5. The method according to claim 1, characterized in that, Step S6 includes, While adhering to the plate-making rules, reduce the width value of the auxiliary graphic; Alternatively, while meeting the plate-making rules, the quantity of the auxiliary graphics can be increased and the width of the auxiliary graphics can be decreased.
6. The method according to claim 1, characterized in that, In step S6, the auxiliary image is subjected to an overexposure check, including: Perform overexposure checks on the areas of the layout outside the main graphic, and set the upper limit of light intensity to A times the optical exposure threshold, where A is any positive number less than 1.
7. The method according to claim 1, characterized in that, Step S6 also includes calling the photolithography composite model to perform a process window check on the process fluctuation bandwidth of the current main pattern, and setting the upper limit of the fluctuation bandwidth to be B times the critical dimension value of the main pattern, where B is any positive number less than 1.
8. A mask template layout correction system for use with the method of any one of claims 1 to 7, characterized in that, include: The processing unit is used to execute step S1 to obtain the technical node information and process level information of the layout to determine the target main graphic that needs to have auxiliary graphics added on the adjacent side; The processing unit is also used to perform step S2, calculating the distance from the target main graphic to its adjacent main graphics and recording it as an initial distance value; The processing unit is further configured to execute step S3, generating an initial auxiliary graphic on the adjacent side of the target main graphic based on the width value of the target main graphic and the initial distance value; the processing unit is further configured to execute step S4, calculating the distance from the first side of the target main graphic to the adjacent graphic and recording it as a first corrected distance value.
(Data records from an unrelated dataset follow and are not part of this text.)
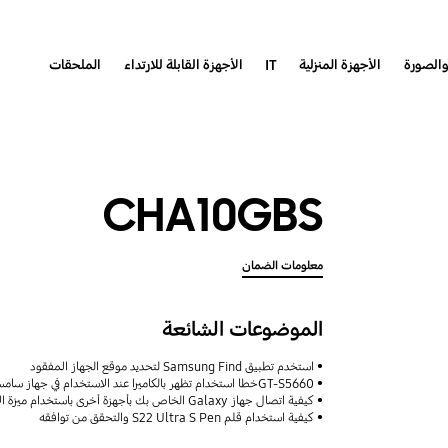
والصورة
الأجهزة المنزلية
IT
الأجهزة القابلة للارتداء
الملحقات
CHA10GBS
معلومات الضمان
الموضوعات الشائعة
استخدم تطبيق Samsung Find لتحديد موقع الجهاز المفقود
GT-S5660خطا استخدام تظهر بالكاميرا عند الاستخدام في جهاز سامسونج موديل
كيفية اتصال جهاز Galaxy الخاص بك بأجهزة أخرى باستخدام ميزة الأجهزة المتصلة مع دعم Samsung
كيفية استخدام قلم S22 Ultra S Pen والتحقق من توافقه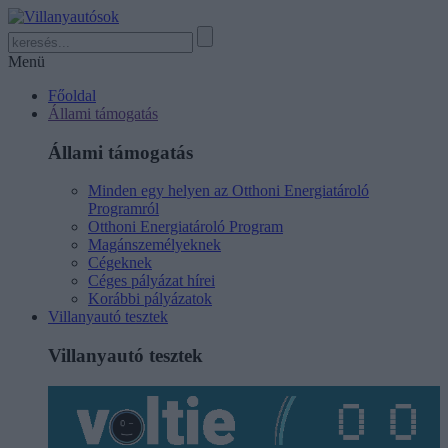
Menü
Főoldal
Állami támogatás
Állami támogatás
Minden egy helyen az Otthoni Energiatároló
Programról
Otthoni Energiatároló Program
Magánszemélyeknek
Cégeknek
Céges pályázat hírei
Korábbi pályázatok
Villanyautó tesztek
Villanyautó tesztek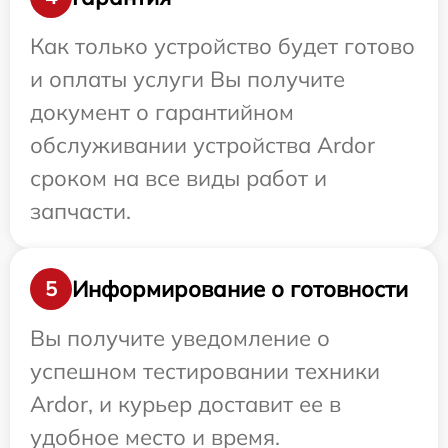
Как только устройство будет готово
и оплаты услуги Вы получите
документ о гарантийном
обслуживании устройства Ardor
сроком на все виды работ и
запчасти.
Информирование о готовности
5
Вы получите уведомление о
успешном тестировании техники
Ardor, и курьер доставит ее в
удобное место и время.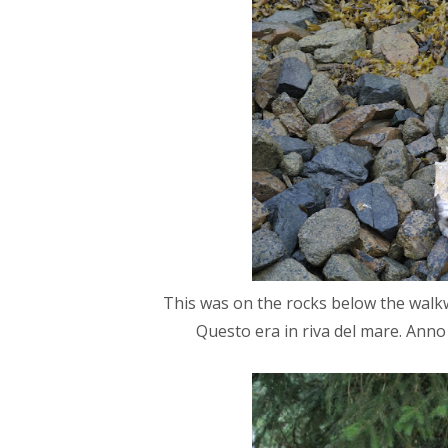
This was on the rocks below the walkw
Questo era in riva del mare. Anno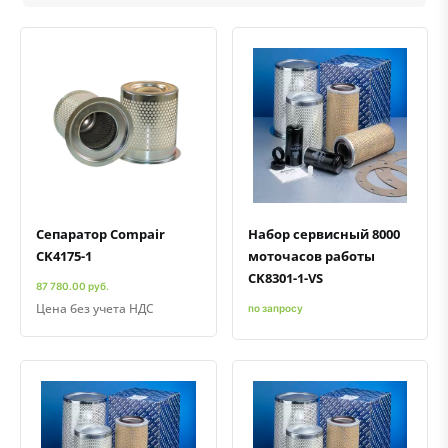
Быстрый просмотр
Добавить к сравнению
Добавить в избранное
Быстрый просмотр
Добавить к сравнению
Добавить в избранное
Сепаратор Compair
Набор сервисный 8000
CK4175-1
моточасов работы
CK8301-1-VS
87 780.00 руб.
Цена без учета НДС
по запросу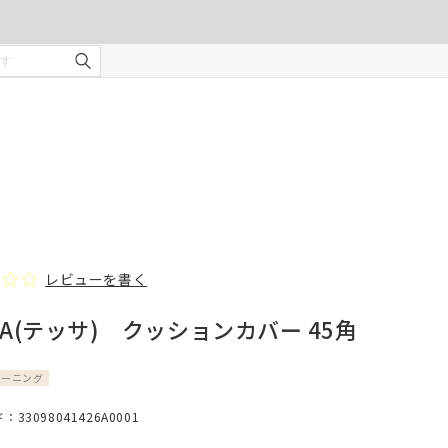
ご注文の前に注意事項を必ずご確認ください。
オーダーカーテンの注意事項
¥0
合計金額
（税込）
を使用
適度な
・安全
部分の
❻ オプション(任意)
。
タッセル(2本)
レビューを書く
SA(テッサ) クッションカバー 45角
じま
リーニング
、スト
33098041426A0001
での縫
形態安定加工
んので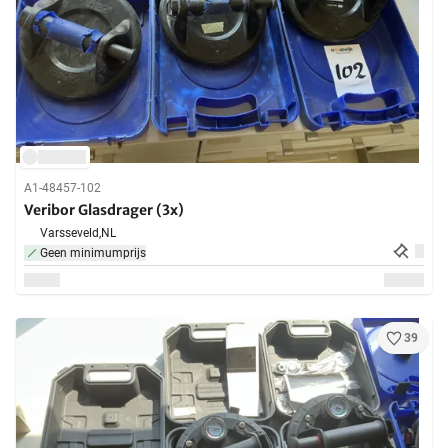
A1-48457-102
Veribor Glasdrager (3x)
Varsseveld,
NL
Geen minimumprijs
39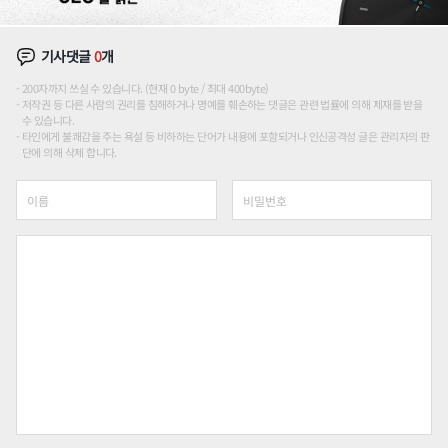
기사댓글
0
개
200자까지 쓰실 수 있습니다. (현재 0 byte / 최대 400byte)
저작권 등 다른 사람의 권리를 침해하거나 명예를 훼손하는 댓글은 관련 법률에 의해 제재를 받을
수 있습니다.
타인에게 불쾌감을 주는 욕설 등 비하하는 단어가 내용에 포함되거나 인신공격성 글은 관리자의 판
단에 의해 삭제 합니다.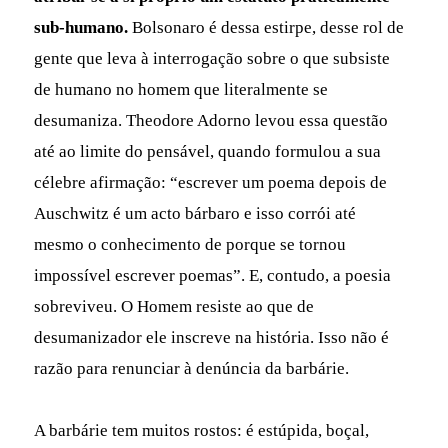
sub-humano.
Bolsonaro é dessa estirpe, desse rol de
gente que leva à interrogação sobre o que subsiste
de humano no homem que literalmente se
desumaniza. Theodore Adorno levou essa questão
até ao limite do pensável, quando formulou a sua
célebre afirmação: “escrever um poema depois de
Auschwitz é um acto bárbaro e isso corrói até
mesmo o conhecimento de porque se tornou
impossível escrever poemas”. E, contudo, a poesia
sobreviveu. O Homem resiste ao que de
desumanizador ele inscreve na história. Isso não é
razão para renunciar à denúncia da barbárie.
A barbárie tem muitos rostos: é estúpida, boçal,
Calculate the distance from the second edge of the target main graphic to its adjacent graphic and record it as the second corrected distance value; The first side and the second side are opposite sides; the difference between the first corrected distance value and the second corrected distance value is determined; the processing unit is further configured to execute step S5, when the difference between the first corrected distance value and the second corrected distance value meets the optimization condition, adjust the quantity value of the auxiliary graphic and / or adjust the width value of the auxiliary graphic, and repeat S4 until the difference between the first corrected distance value and the second corrected distance value no longer meets the optimization condition; the processing unit is further configured to execute step S6, call the optical model, and perform an overexposure check on the auxiliary graphic; when the overexposure check fails, the width value of the auxiliary graphic is reduced when executing step S5, and S4-S5 is repeated until the overexposure check passes; The storage unit is used to store the initial distance value, the difference between the first corrected distance value and the second corrected distance value, the width value of the target main graphic, the number of auxiliary graphics, and the width value of the auxiliary graphics.
9. A photomask, characterized in that, The mask template is formed using the method described in any one of claims 1 to 7.